Nos testes do INRAE, animais foram expostos a amostras de suor humano coletadas em situações de medo e de calma. A resposta comportamental dos cavalos diante das amostras associadas ao medo indicou capacidade de leitura química do estado emocional. O resultado se soma a duas outras linhas de pesquisa em discussão internacional: a leitura de expressões faciais e a sincronização entre os batimentos cardíacos do animal e do humano, retomadas em publicação de 29 de maio.
O Conselho Regional de Medicina Veterinária de São Paulo (CRMV-SP) define a equoterapia como abordagem terapêutica que utiliza a relação entre humanos e cavalos para promover desenvolvimento físico, emocional e cognitivo.

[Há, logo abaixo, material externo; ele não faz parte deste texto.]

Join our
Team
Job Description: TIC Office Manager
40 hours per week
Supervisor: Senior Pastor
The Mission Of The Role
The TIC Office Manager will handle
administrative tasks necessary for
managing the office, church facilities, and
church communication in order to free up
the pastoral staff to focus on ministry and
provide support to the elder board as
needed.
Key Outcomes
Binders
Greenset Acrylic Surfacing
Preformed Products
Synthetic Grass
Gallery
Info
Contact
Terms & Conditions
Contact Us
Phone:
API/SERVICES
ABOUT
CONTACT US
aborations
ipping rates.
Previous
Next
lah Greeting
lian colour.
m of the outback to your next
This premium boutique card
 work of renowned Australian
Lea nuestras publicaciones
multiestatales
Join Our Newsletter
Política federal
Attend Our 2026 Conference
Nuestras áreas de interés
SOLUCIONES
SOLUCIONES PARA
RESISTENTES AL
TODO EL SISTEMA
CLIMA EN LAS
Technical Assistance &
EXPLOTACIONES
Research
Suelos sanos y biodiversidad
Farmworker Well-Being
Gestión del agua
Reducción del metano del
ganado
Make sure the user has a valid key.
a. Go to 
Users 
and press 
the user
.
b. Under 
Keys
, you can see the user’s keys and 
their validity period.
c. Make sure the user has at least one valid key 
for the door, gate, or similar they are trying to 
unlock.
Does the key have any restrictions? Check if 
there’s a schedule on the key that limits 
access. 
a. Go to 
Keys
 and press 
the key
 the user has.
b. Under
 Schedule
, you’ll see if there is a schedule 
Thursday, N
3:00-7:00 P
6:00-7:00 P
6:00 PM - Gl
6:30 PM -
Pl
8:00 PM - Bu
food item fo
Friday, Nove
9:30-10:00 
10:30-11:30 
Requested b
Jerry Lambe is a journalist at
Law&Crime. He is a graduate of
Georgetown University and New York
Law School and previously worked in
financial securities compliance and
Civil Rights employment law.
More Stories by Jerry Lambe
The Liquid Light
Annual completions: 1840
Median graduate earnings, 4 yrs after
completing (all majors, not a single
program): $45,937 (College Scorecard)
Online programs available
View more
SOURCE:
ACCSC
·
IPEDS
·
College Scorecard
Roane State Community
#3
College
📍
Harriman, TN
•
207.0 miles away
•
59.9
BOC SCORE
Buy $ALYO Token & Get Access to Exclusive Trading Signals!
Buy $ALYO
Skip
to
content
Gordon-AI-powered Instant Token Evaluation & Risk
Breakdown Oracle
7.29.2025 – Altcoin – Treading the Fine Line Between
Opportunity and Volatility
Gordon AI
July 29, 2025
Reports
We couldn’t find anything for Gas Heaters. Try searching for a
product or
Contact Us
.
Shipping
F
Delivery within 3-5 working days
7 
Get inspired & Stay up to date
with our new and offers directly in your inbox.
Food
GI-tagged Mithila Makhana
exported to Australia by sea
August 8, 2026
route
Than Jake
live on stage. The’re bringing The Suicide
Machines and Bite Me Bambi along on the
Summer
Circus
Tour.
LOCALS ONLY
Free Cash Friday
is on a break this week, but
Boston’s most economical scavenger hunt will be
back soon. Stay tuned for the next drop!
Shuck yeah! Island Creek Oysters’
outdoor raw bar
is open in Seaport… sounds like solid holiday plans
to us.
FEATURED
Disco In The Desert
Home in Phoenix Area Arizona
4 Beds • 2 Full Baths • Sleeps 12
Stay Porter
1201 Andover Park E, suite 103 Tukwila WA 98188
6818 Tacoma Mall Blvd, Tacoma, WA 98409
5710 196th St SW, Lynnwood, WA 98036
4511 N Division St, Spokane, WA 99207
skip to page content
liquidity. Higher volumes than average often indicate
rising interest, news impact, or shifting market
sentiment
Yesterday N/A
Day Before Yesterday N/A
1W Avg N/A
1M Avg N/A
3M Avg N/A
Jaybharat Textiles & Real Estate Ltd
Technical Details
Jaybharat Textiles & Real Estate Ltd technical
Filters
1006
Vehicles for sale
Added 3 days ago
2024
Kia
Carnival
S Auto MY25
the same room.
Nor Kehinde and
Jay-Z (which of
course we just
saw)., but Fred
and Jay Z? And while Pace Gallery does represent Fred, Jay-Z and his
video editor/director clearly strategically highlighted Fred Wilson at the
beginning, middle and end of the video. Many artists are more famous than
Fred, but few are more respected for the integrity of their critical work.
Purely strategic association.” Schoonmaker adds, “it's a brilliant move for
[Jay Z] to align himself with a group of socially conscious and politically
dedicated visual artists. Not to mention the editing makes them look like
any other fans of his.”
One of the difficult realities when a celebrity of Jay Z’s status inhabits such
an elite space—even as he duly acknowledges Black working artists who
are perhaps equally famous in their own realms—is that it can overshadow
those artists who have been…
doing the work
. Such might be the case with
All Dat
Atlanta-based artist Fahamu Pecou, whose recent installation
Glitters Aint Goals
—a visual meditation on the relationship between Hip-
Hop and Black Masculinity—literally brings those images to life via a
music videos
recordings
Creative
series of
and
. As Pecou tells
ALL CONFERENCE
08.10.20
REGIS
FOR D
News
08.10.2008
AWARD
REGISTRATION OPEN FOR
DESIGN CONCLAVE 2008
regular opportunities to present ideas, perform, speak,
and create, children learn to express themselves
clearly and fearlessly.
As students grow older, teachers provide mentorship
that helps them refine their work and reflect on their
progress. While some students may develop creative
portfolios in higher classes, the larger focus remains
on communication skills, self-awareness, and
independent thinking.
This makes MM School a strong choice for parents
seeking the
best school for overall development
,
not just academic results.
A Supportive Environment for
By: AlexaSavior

A entidade evita, no entanto, falar em cura ou em eficácia superior a outras terapias — a leitura técnica é a de que os estudos ajudam a explicar a conexão, não a validá-la como tratamento exclusivo.
Escala pública cresce sem estudo brasileiro próprio
No Piauí, o governo estadual contabiliza mais de 2.900 atendimentos de equoterapia em crianças com auxílio de cavalos. No Paraná, o núcleo da Universidade Estadual do Norte do Paraná (UENP), em Bandeirantes, atende 105 pessoas. Os dois programas operam com recursos públicos e demanda crescente, mas o dossiê não registra estudos brasileiros que tenham medido, em pacientes locais, os mecanismos biológicos descritos pelos pesquisadores franceses.
A distância entre evidência laboratorial e prática clínica é o ponto sensível. As pesquisas internacionais descrevem como o cavalo capta sinais humanos; não estabelecem dose, frequência nem perfil de paciente para o qual a terapia traria benefício mensurável. Sem esse desenho, o atendimento segue baseado em experiência acumulada das equipes, não em protocolo nacional.
O que ainda falta para fechar o ciclo
Três lacunas permanecem documentadas. A primeira é a replicação dos achados do INRAE em outros rebanhos e contextos, para confirmar se a leitura olfativa do medo é resposta consistente da espécie. A segunda é a publicação de protocolos clínicos padronizados que descrevam indicação, contraindicação e duração do tratamento. A terceira é a comparação direta entre equoterapia e outras abordagens, para medir eficácia relativa.
O dossiê não indica prazo oficial para nenhum desses pontos. Até que sejam preenchidos, a leitura segura é a de que cavalos demonstram sensibilidade comprovada a sinais humanos — e que essa sensibilidade, por si, não substitui a régua clínica que ainda falta construir.